巨人が30日のヤクルト戦(秋田)に4―3で競り勝ち、貯金を今季最多の10とした。ヒーローは決勝打を放った坂本勇だったが、気がかりなのは先発したC・C・メルセデス(25)の状態だ。序盤から球数がかさみ、4回104球でマウンドを降りた。これで6戦連続の“早期降板”となり、5人の救援陣をつぎ込むハメに。首位固めに必要な戦力だけにチーム内部からは「肉体改造指令」も飛び出している。

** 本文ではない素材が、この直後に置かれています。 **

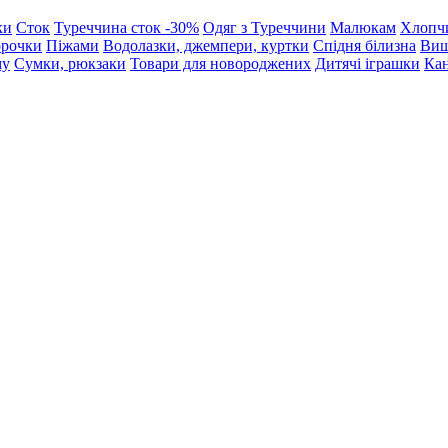
ки
Сток
Туреччина сток -30%
Одяг з Туреччини
Малюкам
Хлопч
орочки
Піжами
Водолазки, джемпери, куртки
Спідня білизна
Виш
му
Сумки, рюкзаки
Товари для новороджених
Дитячі іграшки
Кан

 両軍とも決め手を欠いた試合に終止符を打ったのは、主将のひと振りだった。坂本勇は3―3の9回二死一塁、石山から右翼フェンスを直撃する決勝の適時二塁打。若き守護神・中川も最少リードを守り切り、節目の10セーブ目をマークした。

 交流戦で不調に陥り、打率3割4分から2割台まで急降下した背番号6も復調気配だ。前夜の14試合ぶりの一発に続き、この日は1か月ぶりの1試合3安打。「(一塁から)亀井さんがかえってきてくれたんで、最高の結果になって良かったです」と笑顔を見せ、原監督も「いい感じで出てくるようになりましたね。やっぱり最後のヘッドが利いているよね」と目を細めた。

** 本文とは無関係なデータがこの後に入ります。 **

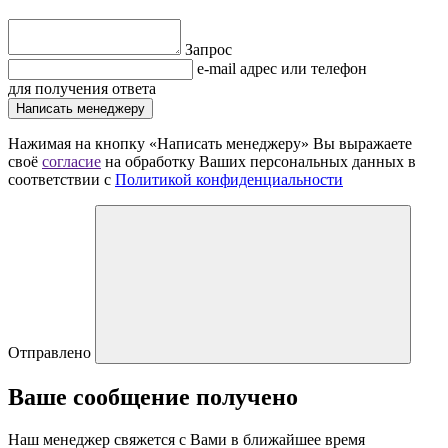
Запрос
e-mail адрес или телефон
для получения ответа
Написать менеджеру
Нажимая на кнопку «Написать менеджеру» Вы выражаете
своё
согласие
на обработку Ваших персональных данных в
соответствии с
Политикой конфиденциальности
Отправлено
Ваше сообщение получено
Наш менеджер свяжется с Вами в ближайшее время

 これで貯金を2桁の大台に乗せたが、どうにも引っかかるのはメルセデスだ。立ち上がりからツバメ打線に粘られ、初回だけで34球。その後もピリッとせず、相手の拙攻にも助けられて4回まで10安打を浴びながら2失点でこらえるも、チームにリズムを呼び込めず、早々と交代を告げられた。本人も「球数が多くて、最低限のイニングを投げることができなかった。もっと長いイニングを投げたかったので申し訳ない」と反省の弁を並べるしかなかった。

 不慣れな地方球場とはいえ、4回途中で降板した5月25日の広島戦(東京ドーム)から、指揮官が先発投手の責任投球回と位置づける「6回」を投げ切ることなくマウンドを譲っている。そのしわ寄せでブルペンは澤村、田口、野上、大竹、中川の5人を投入せざるを得なくなった。苦戦続きの左腕に指揮官も「何ていうか、球速もコントロールもという部分でまだ本来(の調子)ではないような気がしますね」と表情を曇らせる。

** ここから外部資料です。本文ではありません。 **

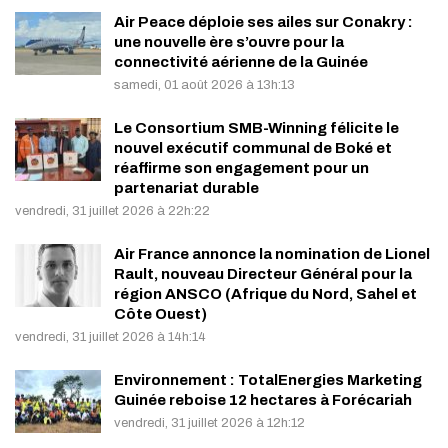
Air Peace déploie ses ailes sur Conakry :
une nouvelle ère s’ouvre pour la
connectivité aérienne de la Guinée
samedi, 01 août 2026 à 13h:13
Le Consortium SMB-Winning félicite le
nouvel exécutif communal de Boké et
réaffirme son engagement pour un
partenariat durable
vendredi, 31 juillet 2026 à 22h:22
Air France annonce la nomination de Lionel
Rault, nouveau Directeur Général pour la
région ANSCO (Afrique du Nord, Sahel et
Côte Ouest)
vendredi, 31 juillet 2026 à 14h:14
Environnement : TotalEnergies Marketing
Guinée reboise 12 hectares à Forécariah
vendredi, 31 juillet 2026 à 12h:12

 支配下登録を勝ち取った昨年7月から5勝(4敗)、防御率2・05と活躍したことに比べれば、今季5勝4敗、同3・72は物足りない成績だ。復調のカギはどこにあるのか?

 チームスタッフは「CC(メルセデスの呼称)が来日した時から気になっていたけど、体がひと回り大きくなったよね。体にキレが感じられないし、直球も走っていない。直球が走らなければ、CC特有の打者の手元でカット気味に変化する“真っスラ”や他の変化球も生きてこない。体のキレを取り戻すために、もう一度走り込みとかをする必要があるのでは」と“モデルチェンジ”を唱えた。

 宮本投手総合コーチはメルセデスを菅野、山口、桜井とともに「四輪駆動」と例え、厚い信頼を置いているが…。左腕もチーム内からの声に耳を傾ける必要がありそうだ。